>>>>>

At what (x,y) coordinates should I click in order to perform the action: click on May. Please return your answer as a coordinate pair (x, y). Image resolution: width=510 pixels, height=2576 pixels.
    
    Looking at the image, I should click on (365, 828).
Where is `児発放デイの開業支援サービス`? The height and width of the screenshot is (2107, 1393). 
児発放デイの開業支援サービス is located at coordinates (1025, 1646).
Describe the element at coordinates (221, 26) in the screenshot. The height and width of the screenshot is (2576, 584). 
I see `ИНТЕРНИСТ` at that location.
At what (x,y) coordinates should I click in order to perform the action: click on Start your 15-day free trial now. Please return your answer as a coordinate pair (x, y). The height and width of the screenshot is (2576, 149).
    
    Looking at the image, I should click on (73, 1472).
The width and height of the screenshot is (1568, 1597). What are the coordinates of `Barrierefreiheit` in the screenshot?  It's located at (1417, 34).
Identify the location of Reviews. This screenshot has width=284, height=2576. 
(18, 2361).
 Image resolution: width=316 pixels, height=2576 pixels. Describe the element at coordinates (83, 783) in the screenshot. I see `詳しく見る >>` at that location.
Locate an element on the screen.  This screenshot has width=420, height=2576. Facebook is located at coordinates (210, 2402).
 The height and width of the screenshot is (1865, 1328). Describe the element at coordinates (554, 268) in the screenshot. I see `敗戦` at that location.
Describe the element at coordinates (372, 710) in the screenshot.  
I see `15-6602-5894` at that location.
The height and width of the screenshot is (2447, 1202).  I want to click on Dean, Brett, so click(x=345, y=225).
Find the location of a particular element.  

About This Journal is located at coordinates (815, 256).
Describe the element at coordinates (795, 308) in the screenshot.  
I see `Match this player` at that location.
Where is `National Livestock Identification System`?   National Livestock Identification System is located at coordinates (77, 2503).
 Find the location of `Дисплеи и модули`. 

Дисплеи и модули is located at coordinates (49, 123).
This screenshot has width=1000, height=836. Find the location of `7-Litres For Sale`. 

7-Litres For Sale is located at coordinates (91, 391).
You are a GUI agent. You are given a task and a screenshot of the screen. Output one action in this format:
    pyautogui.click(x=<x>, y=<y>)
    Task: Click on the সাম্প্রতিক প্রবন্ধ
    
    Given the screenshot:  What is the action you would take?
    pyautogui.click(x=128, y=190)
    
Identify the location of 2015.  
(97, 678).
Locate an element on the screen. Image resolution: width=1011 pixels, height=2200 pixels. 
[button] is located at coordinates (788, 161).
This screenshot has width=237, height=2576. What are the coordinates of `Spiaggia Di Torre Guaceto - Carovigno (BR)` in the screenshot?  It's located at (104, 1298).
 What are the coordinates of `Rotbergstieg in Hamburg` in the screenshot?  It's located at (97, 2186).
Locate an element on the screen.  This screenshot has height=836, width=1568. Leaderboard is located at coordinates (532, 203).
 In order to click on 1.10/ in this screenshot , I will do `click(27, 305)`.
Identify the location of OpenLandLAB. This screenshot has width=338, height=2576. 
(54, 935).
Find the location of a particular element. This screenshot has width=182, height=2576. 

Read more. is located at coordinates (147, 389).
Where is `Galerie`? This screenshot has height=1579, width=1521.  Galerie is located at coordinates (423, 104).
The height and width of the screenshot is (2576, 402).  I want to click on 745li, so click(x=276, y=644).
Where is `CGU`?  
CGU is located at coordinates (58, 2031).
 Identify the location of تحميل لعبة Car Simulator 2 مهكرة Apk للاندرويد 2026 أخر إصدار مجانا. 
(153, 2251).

<<<<<

Exercise prompt -
Would you retype the lines of the data above, from the one holding "Identify the location of OpenLandLAB." through its final line, exactly and without adding any other line?

Solution for this task -
Identify the location of OpenLandLAB. This screenshot has width=338, height=2576. 
(54, 935).
Find the location of a particular element. This screenshot has width=182, height=2576. 

Read more. is located at coordinates (147, 389).
Where is `Galerie`? This screenshot has height=1579, width=1521.  Galerie is located at coordinates (423, 104).
The height and width of the screenshot is (2576, 402).  I want to click on 745li, so click(x=276, y=644).
Where is `CGU`?  
CGU is located at coordinates (58, 2031).
 Identify the location of تحميل لعبة Car Simulator 2 مهكرة Apk للاندرويد 2026 أخر إصدار مجانا. 
(153, 2251).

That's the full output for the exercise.